Primatologist’s Field Gear Guide For TBS

Written by: K. Ellis

Prior to each long field season, I send out an email to my research assistants covering the clothing items and gear that they will need for a successful trip to the Amazon. To save myself time looking for that email over and over again I decided to keep a modified version of it posted here. Keep in mind that this post is tailored specifically to our field site (the Tiputini Biodiversity Station), a remote field site in Amazonian Ecuador with some key amenities (i.e., laundry is done at least once a week and we generally have access to electricity for several hours each day).

Necessary Field Items

  • Day Pack.
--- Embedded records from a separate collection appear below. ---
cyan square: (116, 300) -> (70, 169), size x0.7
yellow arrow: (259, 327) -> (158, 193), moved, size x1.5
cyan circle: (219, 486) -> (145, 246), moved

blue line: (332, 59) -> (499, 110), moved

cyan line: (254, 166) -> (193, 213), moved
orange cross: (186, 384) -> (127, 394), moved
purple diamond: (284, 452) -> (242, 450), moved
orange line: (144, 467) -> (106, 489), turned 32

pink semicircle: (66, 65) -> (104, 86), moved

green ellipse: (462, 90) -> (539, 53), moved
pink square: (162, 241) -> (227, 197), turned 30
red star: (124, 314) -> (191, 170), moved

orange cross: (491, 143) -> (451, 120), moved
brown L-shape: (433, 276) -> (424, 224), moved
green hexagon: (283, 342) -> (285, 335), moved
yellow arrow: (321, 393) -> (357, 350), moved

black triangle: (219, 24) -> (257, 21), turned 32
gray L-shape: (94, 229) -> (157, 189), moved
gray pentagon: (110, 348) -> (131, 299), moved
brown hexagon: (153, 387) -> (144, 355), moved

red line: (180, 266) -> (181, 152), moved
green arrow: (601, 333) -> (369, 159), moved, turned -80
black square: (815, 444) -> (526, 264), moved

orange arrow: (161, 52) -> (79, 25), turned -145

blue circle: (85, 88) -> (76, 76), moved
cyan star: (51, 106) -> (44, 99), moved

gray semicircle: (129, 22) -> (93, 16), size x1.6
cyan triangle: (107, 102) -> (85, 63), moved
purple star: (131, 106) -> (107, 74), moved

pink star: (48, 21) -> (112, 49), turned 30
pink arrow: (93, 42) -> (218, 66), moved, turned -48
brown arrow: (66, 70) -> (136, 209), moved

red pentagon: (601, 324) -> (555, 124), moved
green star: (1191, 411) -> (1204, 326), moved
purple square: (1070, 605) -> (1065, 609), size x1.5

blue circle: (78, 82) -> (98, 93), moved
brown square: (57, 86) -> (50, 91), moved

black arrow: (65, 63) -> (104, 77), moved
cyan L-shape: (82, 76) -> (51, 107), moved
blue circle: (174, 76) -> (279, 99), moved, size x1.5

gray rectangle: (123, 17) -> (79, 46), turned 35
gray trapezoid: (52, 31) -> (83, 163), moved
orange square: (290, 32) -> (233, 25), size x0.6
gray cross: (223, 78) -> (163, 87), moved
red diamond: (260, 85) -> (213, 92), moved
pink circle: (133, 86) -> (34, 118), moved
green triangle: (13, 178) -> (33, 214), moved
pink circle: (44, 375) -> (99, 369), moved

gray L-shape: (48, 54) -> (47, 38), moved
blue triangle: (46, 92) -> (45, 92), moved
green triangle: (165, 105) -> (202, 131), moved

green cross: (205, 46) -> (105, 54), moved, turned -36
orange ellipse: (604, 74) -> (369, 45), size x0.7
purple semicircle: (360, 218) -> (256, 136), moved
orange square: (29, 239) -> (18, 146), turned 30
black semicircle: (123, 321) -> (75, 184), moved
If you already have a day pack that you don’t mind getting covered in mold and monkey poop, bring that…We really only need our packs to carry our food, water and telemetry equipment. I currently use a 24 liter pack and that seems to fit everything well. I also prefer packs that are able to accommodate water bladders (e.g., camelback, platypus) so that I can drink whenever I want and don’t have to stop to grab my water bottle.
  • Water bladder or water bottles that can hold at least 2 liters of water (this seems to be the average amount of water people go through in a day when following the monkeys).
  • Rubber boots. These can be purchased in Ecuador if so desired, however, there are often boots of various sizes that we can loan from the station for field work.
    • In-soles (optional) if you tend to get achy feet.
  • Binoculars. Waterproof binoculars, with 8 to 10X magnification and 40 to 50 mm forward barrel diameter are preferred.